[WHAT IS REQUIRED] Using the data below, tally the lines that include the string "نمایشگاه". Only the number is wanted.

════

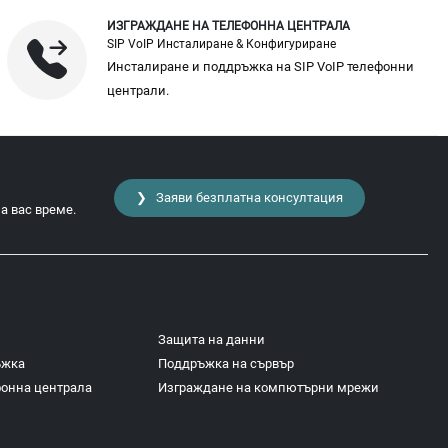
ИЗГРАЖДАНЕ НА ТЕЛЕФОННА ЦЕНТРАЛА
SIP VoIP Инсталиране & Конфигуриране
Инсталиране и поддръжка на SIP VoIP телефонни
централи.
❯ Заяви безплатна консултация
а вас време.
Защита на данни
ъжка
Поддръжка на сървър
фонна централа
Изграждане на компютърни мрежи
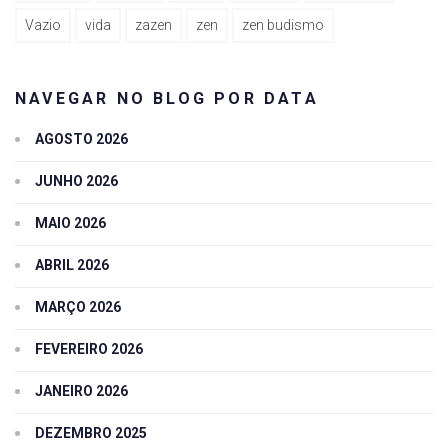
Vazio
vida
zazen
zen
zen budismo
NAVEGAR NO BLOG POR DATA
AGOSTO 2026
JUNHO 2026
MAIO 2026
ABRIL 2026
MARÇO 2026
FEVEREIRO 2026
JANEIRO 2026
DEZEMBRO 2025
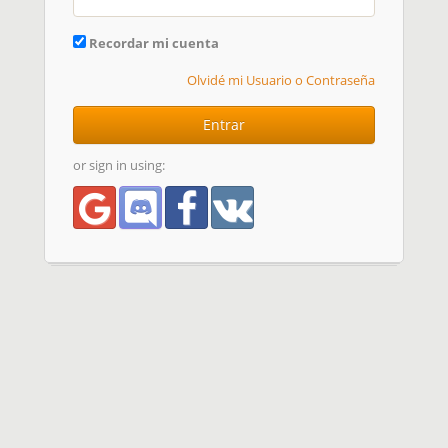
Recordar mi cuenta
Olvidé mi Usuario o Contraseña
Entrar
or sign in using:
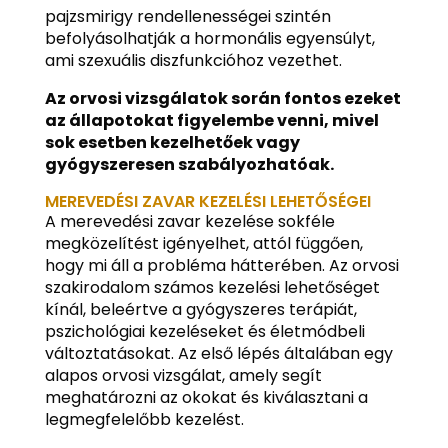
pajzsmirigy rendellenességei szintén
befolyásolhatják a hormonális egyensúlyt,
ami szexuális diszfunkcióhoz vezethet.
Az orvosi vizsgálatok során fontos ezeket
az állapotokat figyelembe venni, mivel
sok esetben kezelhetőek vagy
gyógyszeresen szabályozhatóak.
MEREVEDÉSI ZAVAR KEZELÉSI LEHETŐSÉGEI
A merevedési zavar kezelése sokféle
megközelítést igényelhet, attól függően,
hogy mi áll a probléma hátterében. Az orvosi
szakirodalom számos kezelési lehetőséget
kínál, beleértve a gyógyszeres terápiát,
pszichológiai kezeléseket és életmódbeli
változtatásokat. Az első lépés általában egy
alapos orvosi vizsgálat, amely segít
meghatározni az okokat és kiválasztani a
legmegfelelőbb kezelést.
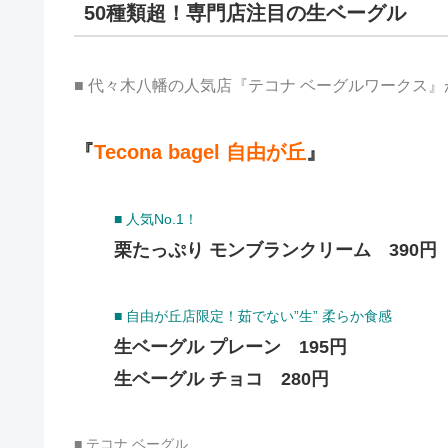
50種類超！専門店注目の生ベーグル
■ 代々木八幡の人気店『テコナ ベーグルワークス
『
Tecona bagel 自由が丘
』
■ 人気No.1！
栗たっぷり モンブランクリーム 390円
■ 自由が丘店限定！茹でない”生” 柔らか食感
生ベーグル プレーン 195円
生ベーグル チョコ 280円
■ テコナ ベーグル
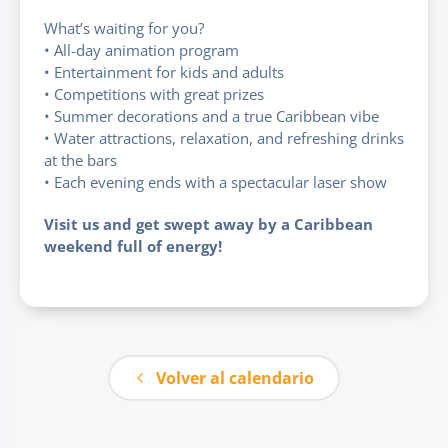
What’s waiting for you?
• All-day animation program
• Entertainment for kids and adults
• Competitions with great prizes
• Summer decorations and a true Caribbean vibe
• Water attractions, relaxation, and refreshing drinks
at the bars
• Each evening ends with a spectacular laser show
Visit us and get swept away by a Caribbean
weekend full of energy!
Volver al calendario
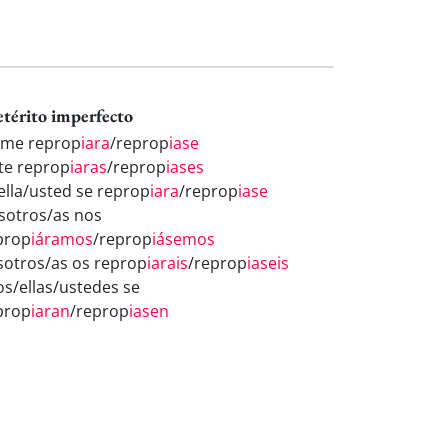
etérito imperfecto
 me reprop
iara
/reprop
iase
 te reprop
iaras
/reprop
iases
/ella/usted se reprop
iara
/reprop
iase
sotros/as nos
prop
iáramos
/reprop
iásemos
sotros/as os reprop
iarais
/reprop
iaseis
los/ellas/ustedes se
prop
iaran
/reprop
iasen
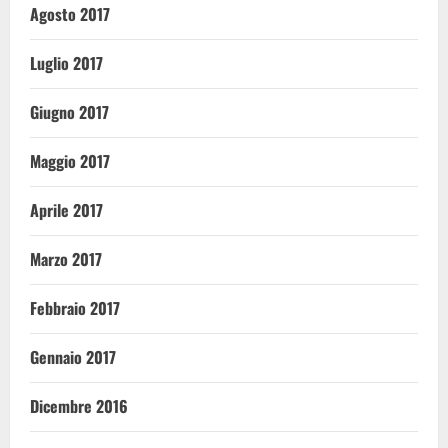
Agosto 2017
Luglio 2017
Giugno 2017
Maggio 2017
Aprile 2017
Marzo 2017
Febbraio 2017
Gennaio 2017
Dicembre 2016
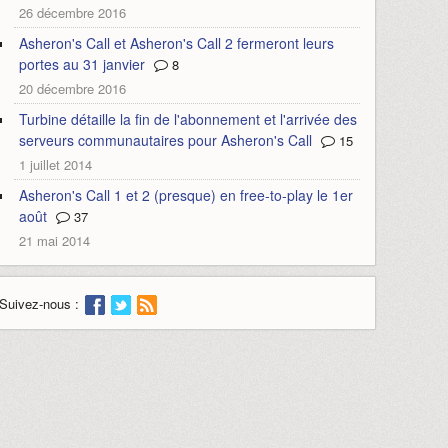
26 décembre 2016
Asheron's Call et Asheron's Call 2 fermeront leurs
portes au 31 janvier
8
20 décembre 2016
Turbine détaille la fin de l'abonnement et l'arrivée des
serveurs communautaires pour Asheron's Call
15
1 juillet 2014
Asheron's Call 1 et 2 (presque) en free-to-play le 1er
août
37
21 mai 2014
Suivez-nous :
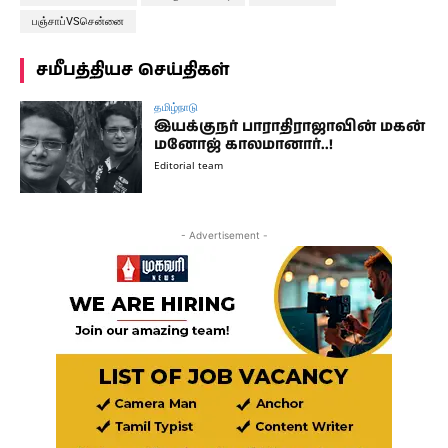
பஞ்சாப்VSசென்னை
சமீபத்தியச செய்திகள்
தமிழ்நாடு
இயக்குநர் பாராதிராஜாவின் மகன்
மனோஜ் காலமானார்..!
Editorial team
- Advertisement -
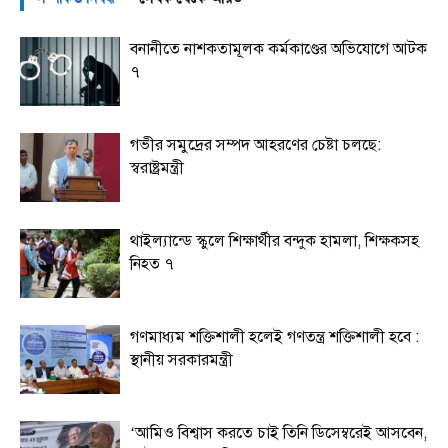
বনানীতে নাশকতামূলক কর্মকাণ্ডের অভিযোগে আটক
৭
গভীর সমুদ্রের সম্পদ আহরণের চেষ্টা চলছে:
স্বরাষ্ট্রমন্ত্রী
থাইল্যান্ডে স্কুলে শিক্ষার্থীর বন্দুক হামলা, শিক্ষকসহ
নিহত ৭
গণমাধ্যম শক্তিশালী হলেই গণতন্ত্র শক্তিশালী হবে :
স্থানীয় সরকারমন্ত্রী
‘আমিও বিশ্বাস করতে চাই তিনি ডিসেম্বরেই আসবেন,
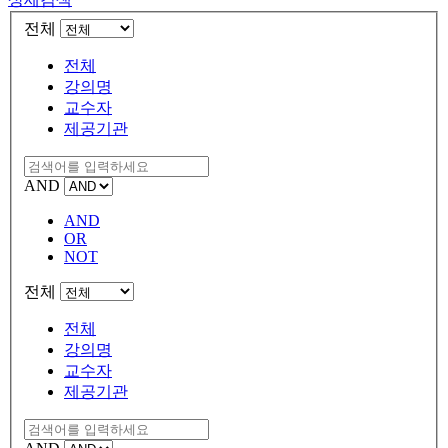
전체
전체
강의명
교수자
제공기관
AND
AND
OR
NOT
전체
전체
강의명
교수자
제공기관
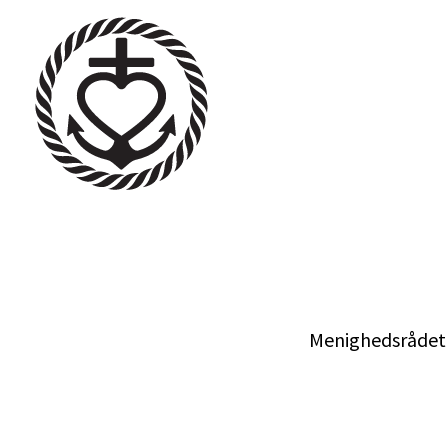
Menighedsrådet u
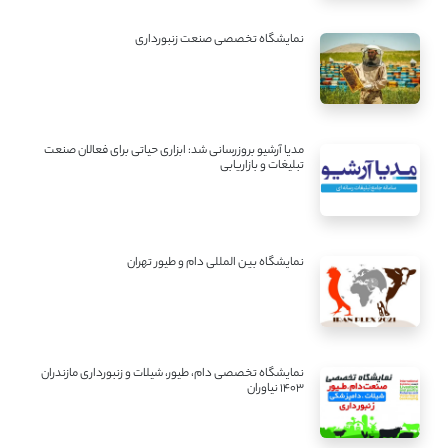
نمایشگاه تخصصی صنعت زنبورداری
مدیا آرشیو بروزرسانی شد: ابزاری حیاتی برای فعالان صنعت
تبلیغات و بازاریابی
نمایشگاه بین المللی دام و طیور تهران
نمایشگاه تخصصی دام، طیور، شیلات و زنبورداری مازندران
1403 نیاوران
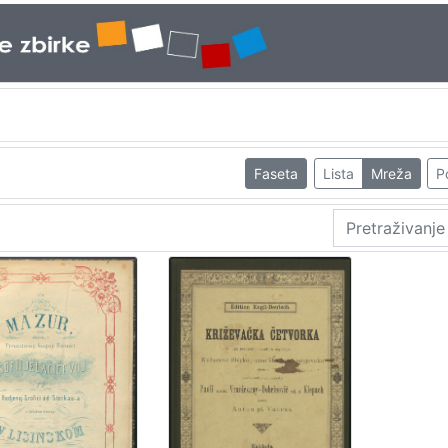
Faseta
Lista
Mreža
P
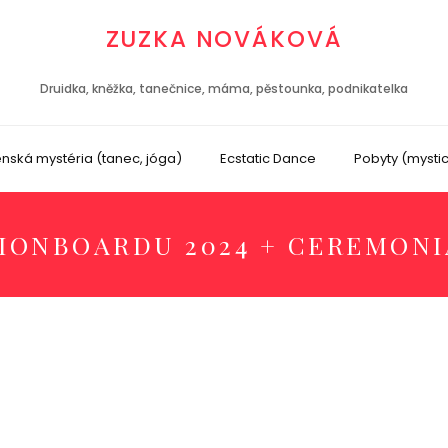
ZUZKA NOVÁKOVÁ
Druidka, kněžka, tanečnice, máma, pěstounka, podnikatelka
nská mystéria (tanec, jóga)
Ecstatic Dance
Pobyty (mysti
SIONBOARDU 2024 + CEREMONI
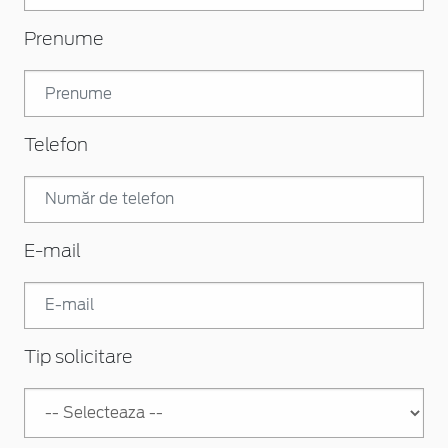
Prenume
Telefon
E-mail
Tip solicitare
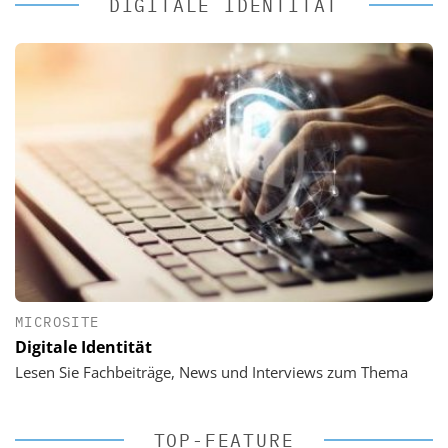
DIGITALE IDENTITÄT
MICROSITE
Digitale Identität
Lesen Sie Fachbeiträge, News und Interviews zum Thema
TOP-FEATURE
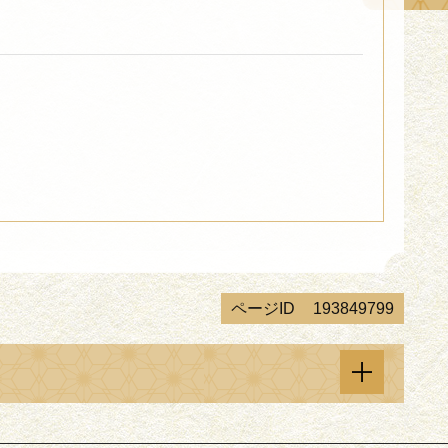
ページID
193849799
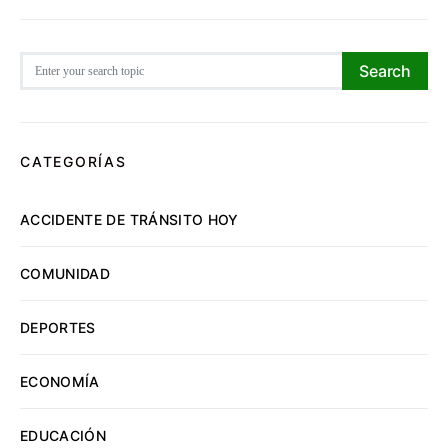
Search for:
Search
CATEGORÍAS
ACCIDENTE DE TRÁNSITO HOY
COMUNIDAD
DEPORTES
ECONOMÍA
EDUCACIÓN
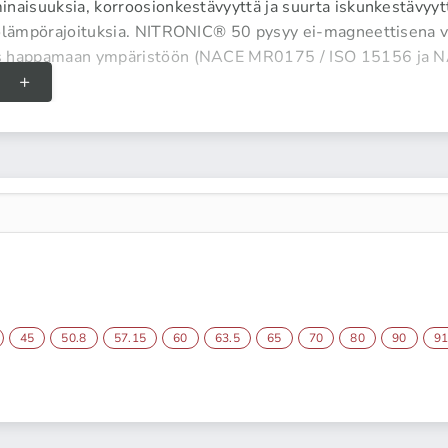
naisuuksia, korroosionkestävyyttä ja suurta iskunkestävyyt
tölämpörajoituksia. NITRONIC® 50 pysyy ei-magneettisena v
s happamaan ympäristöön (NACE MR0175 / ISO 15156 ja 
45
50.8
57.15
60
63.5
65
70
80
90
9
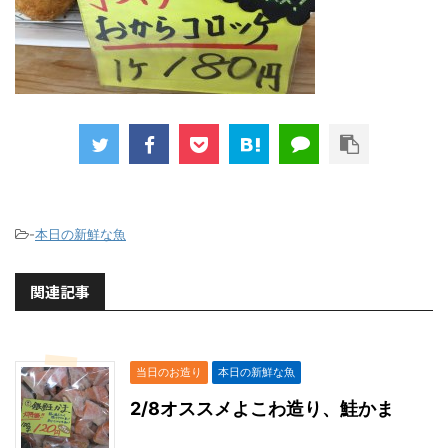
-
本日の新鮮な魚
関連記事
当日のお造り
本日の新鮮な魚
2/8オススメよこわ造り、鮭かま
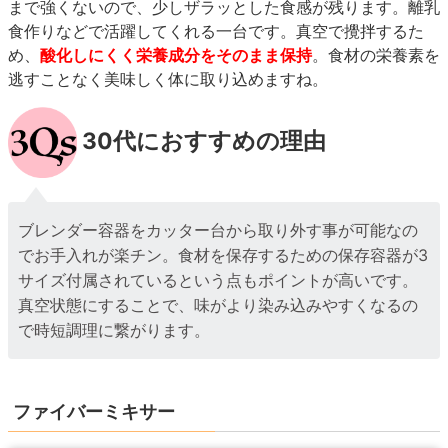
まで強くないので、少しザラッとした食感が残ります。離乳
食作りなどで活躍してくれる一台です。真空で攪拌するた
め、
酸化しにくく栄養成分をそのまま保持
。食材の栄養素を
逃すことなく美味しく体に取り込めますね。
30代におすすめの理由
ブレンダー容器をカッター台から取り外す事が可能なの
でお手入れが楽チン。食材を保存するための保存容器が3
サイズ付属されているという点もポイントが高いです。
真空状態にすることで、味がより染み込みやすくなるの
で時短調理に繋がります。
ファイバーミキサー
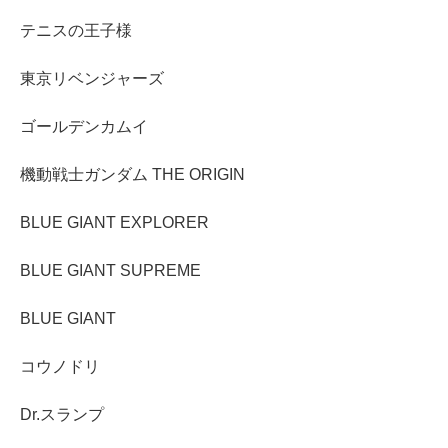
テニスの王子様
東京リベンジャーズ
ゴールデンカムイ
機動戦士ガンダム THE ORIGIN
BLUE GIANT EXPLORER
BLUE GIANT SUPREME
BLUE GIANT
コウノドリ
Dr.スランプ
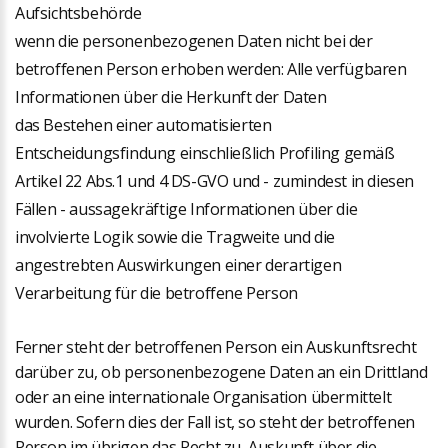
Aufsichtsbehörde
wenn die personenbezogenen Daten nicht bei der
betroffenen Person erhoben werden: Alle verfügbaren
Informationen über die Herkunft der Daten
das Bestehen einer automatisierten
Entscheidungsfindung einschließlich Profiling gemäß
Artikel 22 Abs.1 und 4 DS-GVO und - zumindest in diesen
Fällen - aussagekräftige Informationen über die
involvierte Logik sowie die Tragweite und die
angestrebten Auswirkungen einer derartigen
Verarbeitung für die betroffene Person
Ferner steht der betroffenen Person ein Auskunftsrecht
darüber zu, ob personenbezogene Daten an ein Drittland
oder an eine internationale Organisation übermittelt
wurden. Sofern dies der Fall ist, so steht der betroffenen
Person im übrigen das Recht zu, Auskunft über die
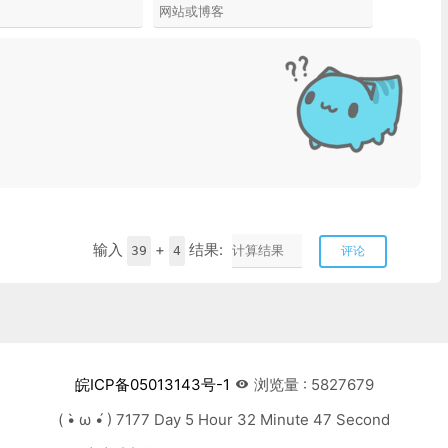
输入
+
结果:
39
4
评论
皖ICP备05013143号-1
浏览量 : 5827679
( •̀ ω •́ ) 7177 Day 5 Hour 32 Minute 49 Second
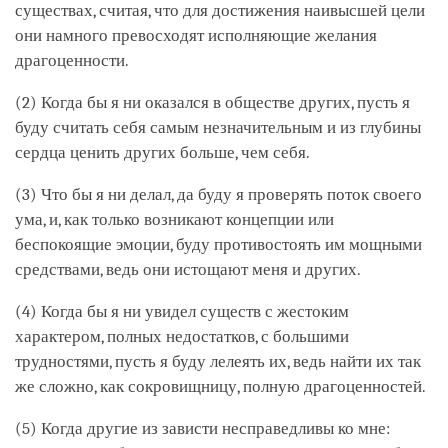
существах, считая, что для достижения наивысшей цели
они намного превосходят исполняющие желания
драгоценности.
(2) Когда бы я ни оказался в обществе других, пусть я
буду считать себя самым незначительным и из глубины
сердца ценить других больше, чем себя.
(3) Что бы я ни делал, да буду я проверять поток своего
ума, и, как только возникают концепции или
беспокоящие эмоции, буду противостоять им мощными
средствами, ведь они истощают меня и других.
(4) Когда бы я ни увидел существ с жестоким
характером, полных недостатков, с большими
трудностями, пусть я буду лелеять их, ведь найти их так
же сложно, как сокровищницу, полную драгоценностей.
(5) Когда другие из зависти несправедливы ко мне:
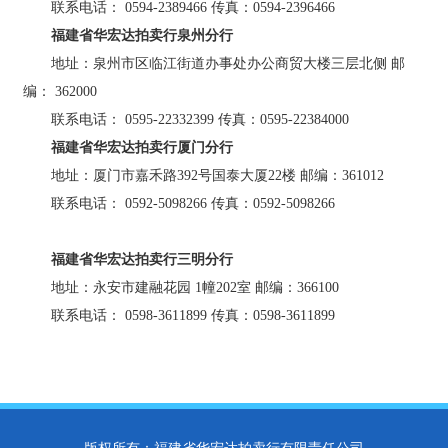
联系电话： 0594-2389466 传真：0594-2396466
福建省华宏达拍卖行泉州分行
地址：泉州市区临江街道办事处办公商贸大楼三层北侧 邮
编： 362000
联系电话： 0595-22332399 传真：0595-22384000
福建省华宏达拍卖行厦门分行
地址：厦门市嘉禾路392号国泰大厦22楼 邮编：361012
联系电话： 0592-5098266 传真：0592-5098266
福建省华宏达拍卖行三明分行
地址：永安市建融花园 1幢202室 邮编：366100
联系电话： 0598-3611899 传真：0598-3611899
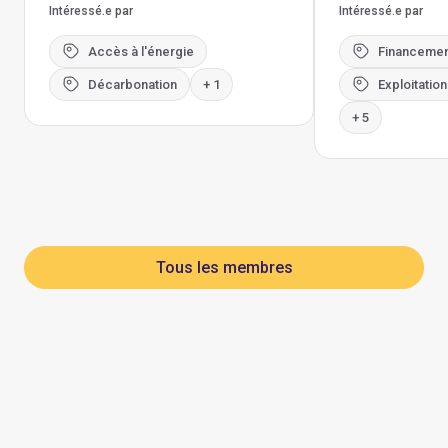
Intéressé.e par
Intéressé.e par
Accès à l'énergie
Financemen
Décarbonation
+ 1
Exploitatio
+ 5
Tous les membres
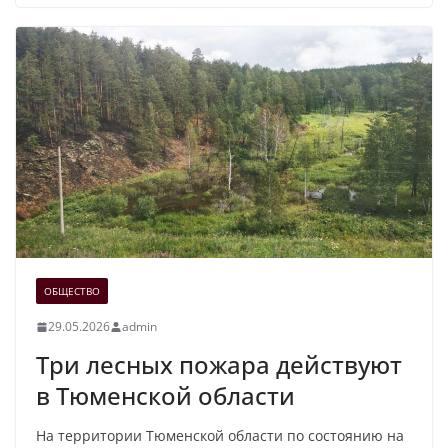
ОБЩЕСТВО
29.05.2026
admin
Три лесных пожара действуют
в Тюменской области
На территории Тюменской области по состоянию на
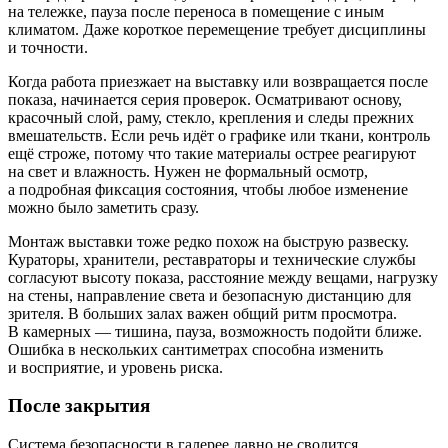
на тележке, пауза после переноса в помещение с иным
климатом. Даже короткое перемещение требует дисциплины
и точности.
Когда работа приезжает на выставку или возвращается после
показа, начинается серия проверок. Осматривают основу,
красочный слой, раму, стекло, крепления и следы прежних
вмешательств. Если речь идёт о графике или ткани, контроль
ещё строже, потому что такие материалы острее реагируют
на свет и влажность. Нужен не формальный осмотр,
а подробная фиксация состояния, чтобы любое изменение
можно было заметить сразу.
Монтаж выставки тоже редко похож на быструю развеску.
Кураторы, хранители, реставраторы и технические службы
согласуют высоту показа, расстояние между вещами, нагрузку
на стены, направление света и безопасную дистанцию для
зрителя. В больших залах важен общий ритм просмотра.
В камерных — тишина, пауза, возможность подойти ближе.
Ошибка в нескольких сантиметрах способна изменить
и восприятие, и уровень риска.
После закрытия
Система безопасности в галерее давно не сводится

════

[RESPONSE TO THIS TASK] 3